Il robot come nuovo fenomeno tecnologico domestico nel prossimo futuro, come è successo coi personal computer negli anni ’80. Ne è convinto Giuseppe Riva, professore ordinario di Psicologia Generale all’università Cattolica di Milano. Per nulla timoroso di una ribellione degli «umanoidi» nei confronti degli umani, come in tanti film di fantascienza: «I robot sono fortemente regolati. E da scienziato cognitivo ho molti dubbi che possa scattare l’autocoscienza artificiale» spiega il professore Riva che è anche direttore dello Humane Technology Lab, laboratorio d’ateneo nato due anni fa dove ricercatori di robotica lavorano a fianco ad esperti di psicologia, diritto e altre scienze umanistiche per studiare l’impatto della tecnologia nell’esperienza umana, anche con l’ausilio di robot.
Il tema è pure al centro del recente volume “Humane Robotics: A multidisciplinary approach towards the development of humane-centered technologies” (Vita e Pensiero), curato da Riva con Antonella Marchetti.
Professor Riva, i robot ci «ruberanno» i posti di lavoro?
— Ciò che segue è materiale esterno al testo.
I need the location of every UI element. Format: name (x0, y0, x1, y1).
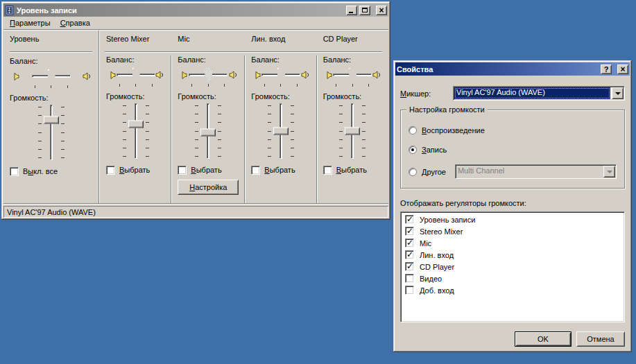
close-button[interactable]: × (376, 6, 387, 15)
item-label[interactable]: Видео (420, 275, 442, 283)
minimize-button[interactable] (346, 6, 357, 15)
radio-row-playback[interactable]: Воспроизведение (409, 125, 617, 135)
volume-slider[interactable] (336, 103, 368, 159)
close-button[interactable]: × (617, 64, 628, 74)
speaker-loud-icon (301, 70, 311, 80)
maximize-button[interactable] (359, 6, 370, 15)
volume-ticks (38, 107, 42, 158)
volume-slider-thumb[interactable] (273, 128, 289, 135)
item-checkbox[interactable] (405, 250, 414, 259)
list-item-aux-in[interactable]: Доб. вход (402, 284, 624, 296)
checkbox-label[interactable]: Выбрать (191, 166, 221, 174)
item-label[interactable]: Доб. вход (420, 286, 454, 295)
item-label[interactable]: CD Player (420, 263, 454, 271)
balance-slider-thumb[interactable] (48, 69, 55, 83)
checkbox-label[interactable]: Выкл. все (23, 167, 58, 175)
maximize-icon (362, 8, 368, 12)
help-button[interactable]: ? (601, 64, 612, 74)
cancel-button[interactable]: Отмена (576, 331, 625, 347)
other-combobox: Multi Channel (455, 164, 617, 179)
statusbar-divider (3, 203, 388, 205)
select-checkbox[interactable] (178, 166, 187, 175)
mute-all-checkbox-row[interactable]: Выкл. все (10, 166, 92, 176)
mixer-combobox[interactable]: Vinyl AC'97 Audio (WAVE) (453, 86, 625, 101)
radio-label[interactable]: Другое (422, 168, 446, 176)
status-text: Vinyl AC'97 Audio (WAVE) (7, 208, 96, 216)
select-checkbox-row[interactable]: Выбрать (251, 165, 310, 175)
radio-playback[interactable] (409, 126, 417, 135)
volume-slider[interactable] (120, 103, 152, 159)
item-checkbox[interactable] (405, 215, 414, 224)
list-item-stereo-mixer[interactable]: Stereo Mixer (402, 225, 624, 237)
balance-slider[interactable] (261, 67, 300, 83)
radio-row-recording[interactable]: Запись (409, 145, 617, 155)
checkbox-label[interactable]: Выбрать (336, 166, 367, 174)
checkbox-label[interactable]: Выбрать (119, 166, 150, 174)
item-label[interactable]: Лин. вход (420, 251, 454, 259)
list-item-video[interactable]: Видео (402, 272, 624, 284)
volume-slider[interactable] (265, 103, 297, 159)
balance-slider-thumb[interactable] (349, 68, 356, 81)
item-checkbox[interactable] (405, 274, 414, 283)
balance-slider[interactable] (333, 67, 372, 83)
item-label[interactable]: Уровень записи (420, 216, 475, 224)
volume-slider-thumb[interactable] (345, 128, 360, 135)
ok-button[interactable]: OK (515, 331, 571, 347)
balance-slider[interactable] (189, 67, 227, 83)
volume-controls-listbox[interactable]: Уровень записи Stereo Mixer Mic Лин. вхо… (400, 211, 625, 322)
menu-item-parameters[interactable]: Параметры (5, 17, 55, 28)
item-label[interactable]: Stereo Mixer (420, 227, 463, 236)
item-label[interactable]: Mic (420, 239, 431, 248)
volume-control-icon[interactable] (5, 6, 15, 15)
item-checkbox[interactable] (405, 286, 414, 295)
titlebar[interactable]: Свойства ? × (395, 62, 630, 76)
titlebar[interactable]: Уровень записи × (3, 3, 388, 17)
item-checkbox[interactable] (405, 239, 414, 248)
select-checkbox-row[interactable]: Выбрать (178, 165, 239, 175)
select-checkbox[interactable] (251, 166, 260, 175)
balance-label: Баланс: (323, 55, 382, 64)
volume-label: Громкость: (323, 92, 382, 101)
select-checkbox[interactable] (106, 166, 115, 175)
mixer-combobox-value[interactable]: Vinyl AC'97 Audio (WAVE) (454, 87, 610, 99)
item-checkbox[interactable] (405, 262, 414, 271)
volume-slider-track[interactable] (50, 105, 53, 160)
list-item-mic[interactable]: Mic (402, 237, 624, 249)
balance-label: Баланс: (106, 55, 165, 64)
speaker-loud-icon (155, 70, 165, 80)
select-checkbox-row[interactable]: Выбрать (323, 165, 382, 175)
advanced-button[interactable]: Настройка (178, 180, 239, 195)
balance-slider-thumb[interactable] (205, 68, 212, 81)
radio-recording[interactable] (409, 146, 417, 154)
radio-label[interactable]: Запись (422, 146, 447, 154)
menu-item-help[interactable]: Справка (55, 17, 95, 28)
mixer-label: Микшер: (400, 89, 453, 98)
balance-slider-thumb[interactable] (132, 68, 140, 81)
radio-other[interactable] (409, 168, 417, 176)
balance-slider-thumb[interactable] (277, 68, 285, 81)
channel-column-stereo-mixer: Stereo Mixer Баланс: (100, 31, 171, 203)
speaker-quiet-icon (251, 70, 261, 80)
channel-title: CD Player (323, 35, 382, 44)
volume-slider-thumb[interactable] (128, 121, 144, 128)
list-item-recording-level[interactable]: Уровень записи (402, 214, 624, 225)
balance-slider[interactable] (117, 67, 155, 83)
volume-slider-track[interactable] (135, 103, 137, 159)
select-checkbox-row[interactable]: Выбрать (106, 165, 165, 175)
list-item-line-in[interactable]: Лин. вход (402, 249, 624, 261)
select-checkbox[interactable] (323, 166, 332, 175)
channel-title: Лин. вход (251, 35, 310, 44)
balance-slider[interactable] (32, 69, 71, 84)
volume-slider-thumb[interactable] (200, 128, 216, 136)
checkbox-label[interactable]: Выбрать (264, 166, 295, 174)
item-checkbox[interactable] (405, 227, 414, 236)
volume-slider[interactable] (35, 105, 67, 160)
volume-slider[interactable] (192, 103, 224, 159)
volume-slider-thumb[interactable] (44, 116, 59, 124)
radio-label[interactable]: Воспроизведение (422, 126, 485, 135)
mute-all-checkbox[interactable] (10, 167, 19, 176)
list-item-cd-player[interactable]: CD Player (402, 261, 624, 272)
mixer-combobox-arrow-button[interactable] (612, 87, 624, 99)
radio-row-other[interactable]: Другое Multi Channel (409, 164, 617, 179)
window-title: Уровень записи (17, 6, 344, 15)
«L’avvicendamento tra uomini e robotica è già realtà nelle catene di montaggio dell’automotive, penso alla Brembo. Il vantaggio per l’industria è la capacità di poter assemblare pezzi 24 ore su 24, persino al buio. Io credo che la manodopera di base verrà progressivamente sostituita dai robot ma allo stesso tempo il lavoro per gli umani non scomparirà perché aumenterà il bisogno di figure di livello più elevato, con competenze per elettronica ed ingegneria. Semmai il problema già adesso è che esperti di robotica, come di intelligenza artificiale e big data, non siano facili da reperire nel mercato del lavoro: sviluppare anche questi skills nei percorsi scolastici sarebbe importante».
All’estero ci sono «umanoidi» che si occupano di anziani. Che ne pensa?
«Il fenomeno è nato in Giappone, Paese dal forte invecchiamento demografico, dove la società Softbank ha realizzato Nao e Pepper, robot relazionali in grado di condurre conversazioni con l’anziano, alleviando la solitudine. Una funzione facilitata proprio dall’aspetto: hanno una testa e un corpo, sono diversi dai bracci meccanici delle fabbriche. Ma la strada è ancora lunga: non solo questi robot non sono in grado di accudire l’ospite ad esempio preparando i pasti ma non sono neppure in grado di dare sempre una risposta pertinente. Finché il tema è il meteo non ci sono problemi ma il robot, non avendo una storia, non è in grado di condividere alcuna emozione o il suo vissuto. Un altro limite è tecnologico: le batterie si scaricano dopo 3 o 4 ore di “lavoro”. E poi c’è il costo proibitivo dei robot da compagnia, simile a quello dell’automobile. Ma è molto probabile che lo scenario possa cambiare nei prossimi anni, quando la loro intelligenza artificiale verrà attivata attraverso il cloud e non con processori interni, riducendone il prezzo. Lo stesso Istituto Italiano di Tecnologia sta lavorando da un paio di anni a un progetto di robot alla portata di tutti».